Suddenly, this city of about 125,000 (a Loyalist stronghold, Saint John was the third-largest city in British North America in the 1820s) is recapturing its glory days, largely because of the investment in energy. “In Saint John, what you have is real assets on the ground and an increasing number of people coming in and saying, ‘This makes sense,’ ” says Tim Curry, the president of the Saint John–based Atlantica Centre for Energy.
Saint John highlights an economic trend that is repeating itself throughout the Atlantic provinces. More and more, the region’s economy is being driven by megaprojects, massive undertakings that require hundreds of millions or even billions of dollars, take years to complete, and cascade economic benefits on the region for a generation. The good news is that the construction phases of these projects is about to blossom, adding to regional economic growth over the next few years. Better still, most of the multibillion-dollar projects are being built by private money, so governments won’t have to go into the red to finance them.
But there is a cloud in all of the silver linings: the projects will squeeze an already tight labour market. Already, economists are able to state categorically that announced megaprojects across the region will contribute to GDP growth in the next year, assuming none fall through for unforeseen reasons. In fact, the Atlantic Provinces Economic Council (APEC) has identified 407 projects with a total value of $72 billion in various stages of development across the region, though some will take a few years to get off the ground. “Major project investment remained weak in 2007, but there are signs that construction activity is on the rise in Atlantic Canada, with a number of significant megaprojects moving forward this year and new large-scale projects proposed,” the council stated in its spring/summer 2007 Atlantic Report.

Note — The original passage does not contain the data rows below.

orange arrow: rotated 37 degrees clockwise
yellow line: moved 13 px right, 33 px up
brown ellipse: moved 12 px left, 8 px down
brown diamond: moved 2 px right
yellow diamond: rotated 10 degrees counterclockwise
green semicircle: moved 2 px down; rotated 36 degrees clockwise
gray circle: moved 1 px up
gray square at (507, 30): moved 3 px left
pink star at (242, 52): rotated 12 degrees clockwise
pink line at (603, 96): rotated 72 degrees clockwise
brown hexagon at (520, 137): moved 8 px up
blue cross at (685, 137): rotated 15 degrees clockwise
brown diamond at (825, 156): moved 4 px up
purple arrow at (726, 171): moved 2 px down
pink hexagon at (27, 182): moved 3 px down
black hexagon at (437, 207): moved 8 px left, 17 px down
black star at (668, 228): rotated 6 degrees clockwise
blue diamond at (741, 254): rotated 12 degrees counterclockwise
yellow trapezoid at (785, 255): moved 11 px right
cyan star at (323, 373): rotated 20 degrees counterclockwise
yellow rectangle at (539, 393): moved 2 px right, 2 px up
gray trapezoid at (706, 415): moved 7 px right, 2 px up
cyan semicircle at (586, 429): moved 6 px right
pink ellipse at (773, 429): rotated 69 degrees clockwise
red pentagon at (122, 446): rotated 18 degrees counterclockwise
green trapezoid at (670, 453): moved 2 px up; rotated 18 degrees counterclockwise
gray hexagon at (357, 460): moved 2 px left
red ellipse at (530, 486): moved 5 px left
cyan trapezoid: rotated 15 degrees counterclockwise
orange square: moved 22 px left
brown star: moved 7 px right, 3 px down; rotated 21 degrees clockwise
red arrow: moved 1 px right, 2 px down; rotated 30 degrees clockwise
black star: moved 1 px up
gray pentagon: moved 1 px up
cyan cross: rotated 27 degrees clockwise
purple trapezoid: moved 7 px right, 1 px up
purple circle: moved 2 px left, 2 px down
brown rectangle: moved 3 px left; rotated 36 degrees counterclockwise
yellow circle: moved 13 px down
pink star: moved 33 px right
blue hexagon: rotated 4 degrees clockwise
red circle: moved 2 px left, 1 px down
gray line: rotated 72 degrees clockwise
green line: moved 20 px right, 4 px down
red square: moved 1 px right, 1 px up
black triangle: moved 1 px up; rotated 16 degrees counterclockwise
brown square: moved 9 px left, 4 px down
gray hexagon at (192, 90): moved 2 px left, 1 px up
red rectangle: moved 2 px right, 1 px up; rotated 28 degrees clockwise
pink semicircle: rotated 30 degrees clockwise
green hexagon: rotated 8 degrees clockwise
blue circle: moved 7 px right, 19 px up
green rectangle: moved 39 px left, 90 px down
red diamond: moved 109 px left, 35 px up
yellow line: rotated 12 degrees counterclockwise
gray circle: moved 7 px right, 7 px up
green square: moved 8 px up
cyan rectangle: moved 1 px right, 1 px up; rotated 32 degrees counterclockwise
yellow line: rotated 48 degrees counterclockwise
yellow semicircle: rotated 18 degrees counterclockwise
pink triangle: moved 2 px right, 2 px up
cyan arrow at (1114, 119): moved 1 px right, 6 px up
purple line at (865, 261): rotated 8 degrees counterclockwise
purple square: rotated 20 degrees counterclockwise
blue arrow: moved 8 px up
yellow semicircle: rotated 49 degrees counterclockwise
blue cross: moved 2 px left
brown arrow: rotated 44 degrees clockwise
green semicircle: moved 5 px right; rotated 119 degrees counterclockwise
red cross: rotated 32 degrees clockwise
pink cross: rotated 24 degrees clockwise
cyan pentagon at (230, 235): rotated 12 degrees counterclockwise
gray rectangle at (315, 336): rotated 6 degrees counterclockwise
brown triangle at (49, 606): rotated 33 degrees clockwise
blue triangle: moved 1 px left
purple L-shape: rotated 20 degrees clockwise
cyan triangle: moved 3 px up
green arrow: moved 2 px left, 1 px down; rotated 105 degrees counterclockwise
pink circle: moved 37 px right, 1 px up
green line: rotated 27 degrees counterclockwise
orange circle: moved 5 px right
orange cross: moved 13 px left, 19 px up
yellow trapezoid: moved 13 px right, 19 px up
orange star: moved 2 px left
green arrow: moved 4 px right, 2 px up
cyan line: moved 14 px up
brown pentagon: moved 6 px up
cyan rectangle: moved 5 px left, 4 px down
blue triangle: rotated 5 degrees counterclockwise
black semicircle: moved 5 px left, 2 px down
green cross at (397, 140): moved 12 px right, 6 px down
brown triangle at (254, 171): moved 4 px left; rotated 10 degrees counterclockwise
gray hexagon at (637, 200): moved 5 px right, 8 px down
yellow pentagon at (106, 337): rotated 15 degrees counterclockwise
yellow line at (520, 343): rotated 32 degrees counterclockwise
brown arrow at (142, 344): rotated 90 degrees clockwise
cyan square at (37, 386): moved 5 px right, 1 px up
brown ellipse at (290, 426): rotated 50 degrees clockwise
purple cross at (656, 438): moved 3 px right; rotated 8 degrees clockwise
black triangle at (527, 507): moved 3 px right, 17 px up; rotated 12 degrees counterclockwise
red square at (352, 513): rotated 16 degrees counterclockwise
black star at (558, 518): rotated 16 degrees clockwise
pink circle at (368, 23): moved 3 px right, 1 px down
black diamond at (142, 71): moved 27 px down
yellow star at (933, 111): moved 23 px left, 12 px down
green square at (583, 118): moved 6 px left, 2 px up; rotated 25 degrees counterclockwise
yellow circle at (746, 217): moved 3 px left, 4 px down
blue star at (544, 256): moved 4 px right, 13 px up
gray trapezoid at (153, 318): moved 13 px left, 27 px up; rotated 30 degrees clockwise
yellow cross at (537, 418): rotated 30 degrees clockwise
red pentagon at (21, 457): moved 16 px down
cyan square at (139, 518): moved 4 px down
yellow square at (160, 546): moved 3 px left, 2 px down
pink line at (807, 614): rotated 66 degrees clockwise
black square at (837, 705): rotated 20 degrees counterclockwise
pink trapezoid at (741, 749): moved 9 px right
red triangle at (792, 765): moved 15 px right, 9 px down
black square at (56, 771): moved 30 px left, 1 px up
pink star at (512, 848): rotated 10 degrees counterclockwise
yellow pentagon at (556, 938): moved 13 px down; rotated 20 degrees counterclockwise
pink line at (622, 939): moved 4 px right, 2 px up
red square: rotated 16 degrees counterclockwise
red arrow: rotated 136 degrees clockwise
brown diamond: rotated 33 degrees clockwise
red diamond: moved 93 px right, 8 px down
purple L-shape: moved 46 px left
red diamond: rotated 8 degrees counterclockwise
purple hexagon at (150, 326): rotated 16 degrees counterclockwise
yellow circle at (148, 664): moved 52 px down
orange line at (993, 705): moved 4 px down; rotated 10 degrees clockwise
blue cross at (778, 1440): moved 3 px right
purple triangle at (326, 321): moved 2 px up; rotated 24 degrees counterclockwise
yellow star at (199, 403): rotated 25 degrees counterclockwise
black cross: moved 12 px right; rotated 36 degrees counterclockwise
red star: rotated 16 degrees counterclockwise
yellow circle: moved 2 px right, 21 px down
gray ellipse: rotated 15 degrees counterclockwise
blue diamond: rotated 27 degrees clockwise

In New Brunswick, for example, economists can now factor in the Canaport LNG project, the Point Lepreau refurbishment, the Emera Brunswick Pipeline, and the $1.7-billion mine expansion that Potash Corporation of Saskatchewan Inc. is working on in New Brunswick. APEC is forecasting that New Brunswick’s GDP will hit 2.7% in 2008, compared with an estimated 2.2% in 2007, as these projects pick up the slack left by weakness in the forestry sector.
But if the second Point Lepreau generator and the second Irving refinery proceed, the economic uplift could carry on, or even accelerate, over the next few years. “If a couple of these proposed megaprojects [in Atlantic Canada] come about, there could be a future significant boom,” said APEC senior economist David Chaundy, during a presentation of the think-tank’s economic outlook last fall.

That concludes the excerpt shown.